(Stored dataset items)
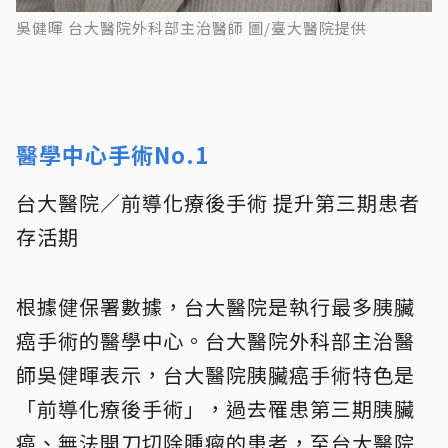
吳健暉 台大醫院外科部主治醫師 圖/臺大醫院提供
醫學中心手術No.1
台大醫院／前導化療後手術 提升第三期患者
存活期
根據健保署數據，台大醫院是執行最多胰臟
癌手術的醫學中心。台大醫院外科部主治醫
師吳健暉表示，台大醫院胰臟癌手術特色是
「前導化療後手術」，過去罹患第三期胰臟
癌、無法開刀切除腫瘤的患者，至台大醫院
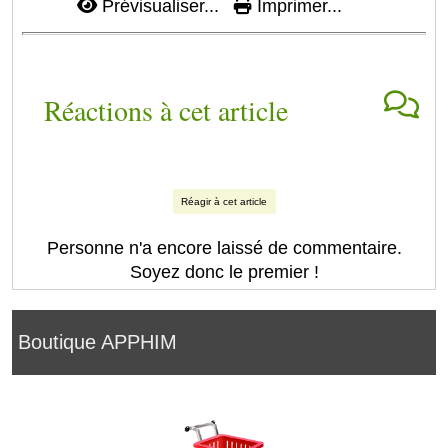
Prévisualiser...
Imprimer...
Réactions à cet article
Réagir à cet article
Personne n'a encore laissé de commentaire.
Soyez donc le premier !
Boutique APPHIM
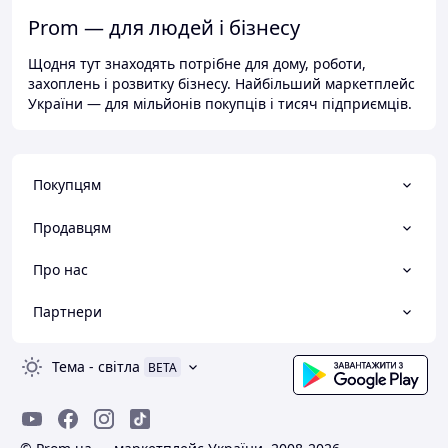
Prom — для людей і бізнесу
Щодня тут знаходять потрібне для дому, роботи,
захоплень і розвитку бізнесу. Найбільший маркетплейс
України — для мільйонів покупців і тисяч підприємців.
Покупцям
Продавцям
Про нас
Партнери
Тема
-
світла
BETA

...

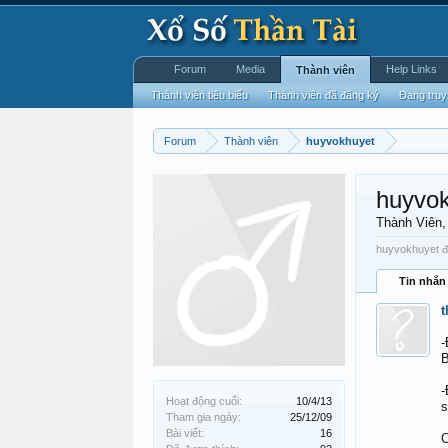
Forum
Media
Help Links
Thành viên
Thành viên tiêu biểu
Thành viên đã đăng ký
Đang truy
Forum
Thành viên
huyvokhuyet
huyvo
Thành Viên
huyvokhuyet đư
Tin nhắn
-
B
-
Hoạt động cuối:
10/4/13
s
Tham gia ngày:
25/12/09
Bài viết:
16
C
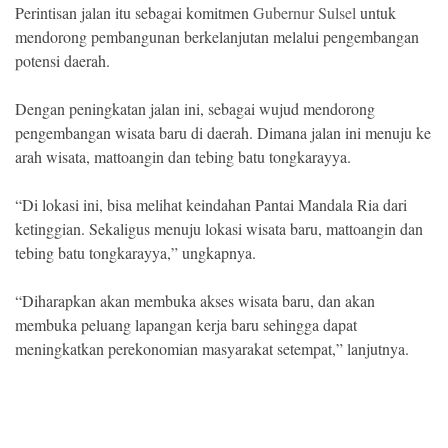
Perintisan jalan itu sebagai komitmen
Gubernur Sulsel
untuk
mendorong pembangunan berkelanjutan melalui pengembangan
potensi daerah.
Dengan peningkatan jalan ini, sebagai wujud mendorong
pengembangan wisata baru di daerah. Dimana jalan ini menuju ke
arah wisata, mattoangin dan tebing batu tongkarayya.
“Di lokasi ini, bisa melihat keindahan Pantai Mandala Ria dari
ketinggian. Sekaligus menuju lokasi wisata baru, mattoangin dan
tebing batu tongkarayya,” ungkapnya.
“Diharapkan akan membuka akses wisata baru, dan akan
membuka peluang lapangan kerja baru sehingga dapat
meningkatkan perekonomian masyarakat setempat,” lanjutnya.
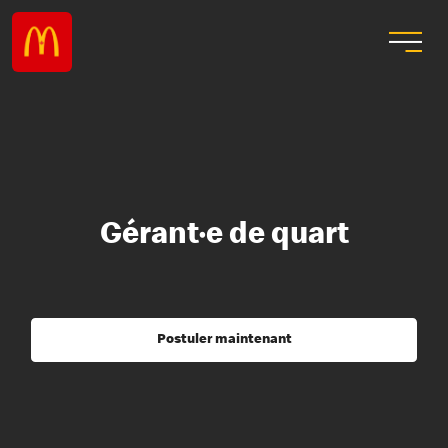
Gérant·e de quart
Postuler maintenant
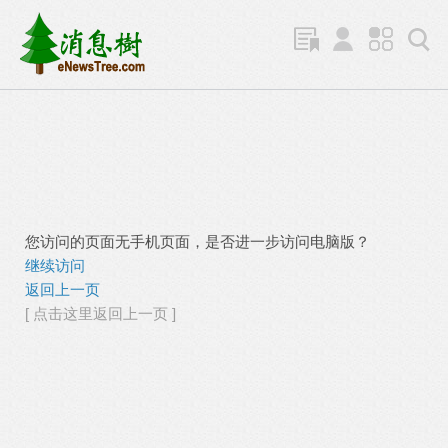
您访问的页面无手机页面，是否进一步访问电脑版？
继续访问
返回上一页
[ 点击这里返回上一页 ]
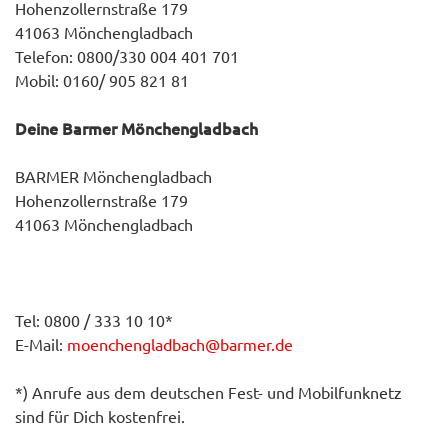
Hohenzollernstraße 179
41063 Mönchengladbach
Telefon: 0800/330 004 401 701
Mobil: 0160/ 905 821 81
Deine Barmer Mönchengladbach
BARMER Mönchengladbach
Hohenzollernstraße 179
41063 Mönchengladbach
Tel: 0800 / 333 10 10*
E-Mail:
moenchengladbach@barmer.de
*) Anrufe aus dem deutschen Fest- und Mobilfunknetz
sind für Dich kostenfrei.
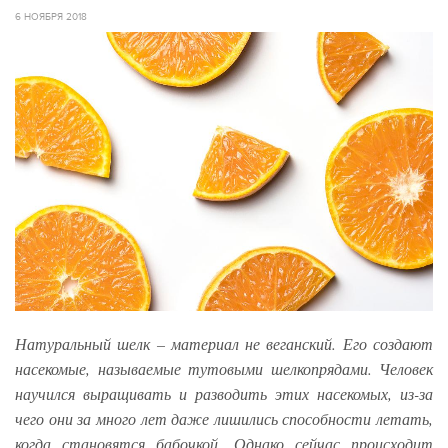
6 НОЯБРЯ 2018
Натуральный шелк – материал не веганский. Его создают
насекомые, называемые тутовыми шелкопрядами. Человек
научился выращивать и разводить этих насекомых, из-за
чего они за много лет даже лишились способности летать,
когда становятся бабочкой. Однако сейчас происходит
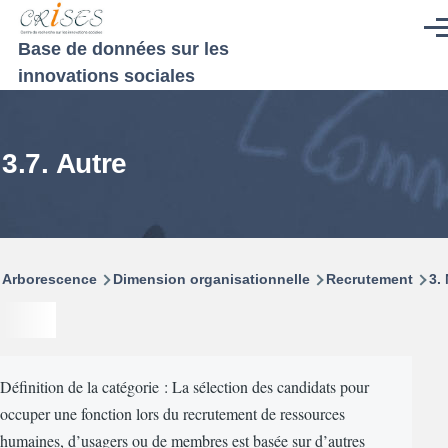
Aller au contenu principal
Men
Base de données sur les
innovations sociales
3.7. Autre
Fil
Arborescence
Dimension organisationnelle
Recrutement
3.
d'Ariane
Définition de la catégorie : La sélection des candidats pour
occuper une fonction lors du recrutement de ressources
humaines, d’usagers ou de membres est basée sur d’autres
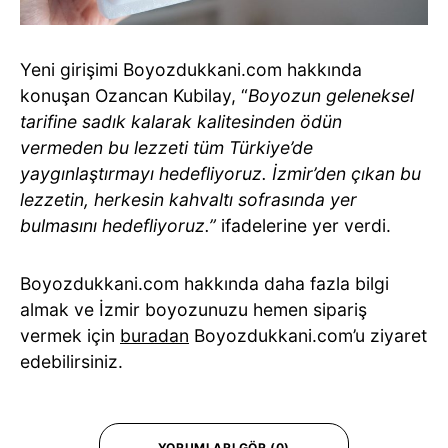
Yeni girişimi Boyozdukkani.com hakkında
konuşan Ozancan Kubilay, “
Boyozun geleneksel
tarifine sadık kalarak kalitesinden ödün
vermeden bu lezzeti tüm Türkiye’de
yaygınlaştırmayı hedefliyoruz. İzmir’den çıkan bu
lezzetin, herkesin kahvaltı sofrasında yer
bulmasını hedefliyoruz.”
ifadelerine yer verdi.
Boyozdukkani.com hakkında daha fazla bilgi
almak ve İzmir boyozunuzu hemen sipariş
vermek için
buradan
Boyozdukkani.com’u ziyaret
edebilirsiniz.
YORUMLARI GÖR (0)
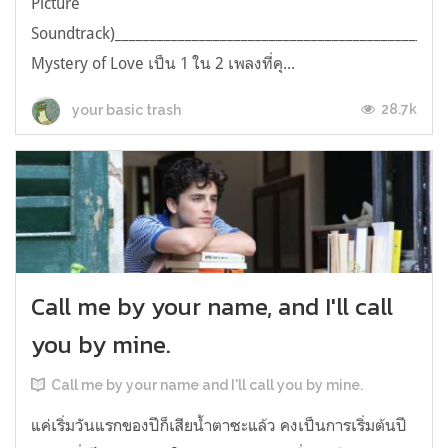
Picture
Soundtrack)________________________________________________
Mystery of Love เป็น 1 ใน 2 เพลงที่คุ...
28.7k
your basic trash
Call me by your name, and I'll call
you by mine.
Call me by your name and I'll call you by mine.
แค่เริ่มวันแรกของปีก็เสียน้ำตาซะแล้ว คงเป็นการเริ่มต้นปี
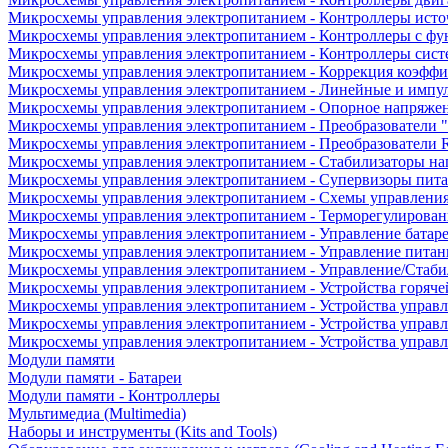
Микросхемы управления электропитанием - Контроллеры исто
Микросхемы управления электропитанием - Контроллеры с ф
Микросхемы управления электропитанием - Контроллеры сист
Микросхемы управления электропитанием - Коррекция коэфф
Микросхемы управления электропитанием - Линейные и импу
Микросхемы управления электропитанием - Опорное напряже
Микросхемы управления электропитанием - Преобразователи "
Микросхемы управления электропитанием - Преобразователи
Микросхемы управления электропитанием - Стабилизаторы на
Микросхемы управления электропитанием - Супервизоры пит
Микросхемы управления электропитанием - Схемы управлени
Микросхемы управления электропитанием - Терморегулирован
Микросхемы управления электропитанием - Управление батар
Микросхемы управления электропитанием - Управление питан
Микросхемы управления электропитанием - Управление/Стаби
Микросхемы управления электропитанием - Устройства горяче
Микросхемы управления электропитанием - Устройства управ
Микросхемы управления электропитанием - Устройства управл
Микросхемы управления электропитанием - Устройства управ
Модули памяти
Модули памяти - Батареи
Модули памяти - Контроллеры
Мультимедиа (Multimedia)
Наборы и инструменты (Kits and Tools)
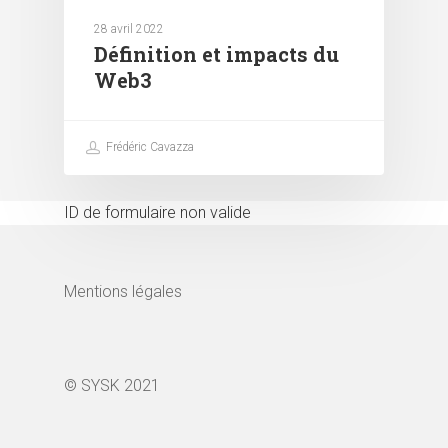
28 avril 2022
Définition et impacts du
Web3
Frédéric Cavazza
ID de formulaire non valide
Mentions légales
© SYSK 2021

**ACTIVITY:** Show all lines above holding "памяти".

**THE ANSWER:**
Модули памяти
Модули памяти - Батареи
Модули памяти - Контроллеры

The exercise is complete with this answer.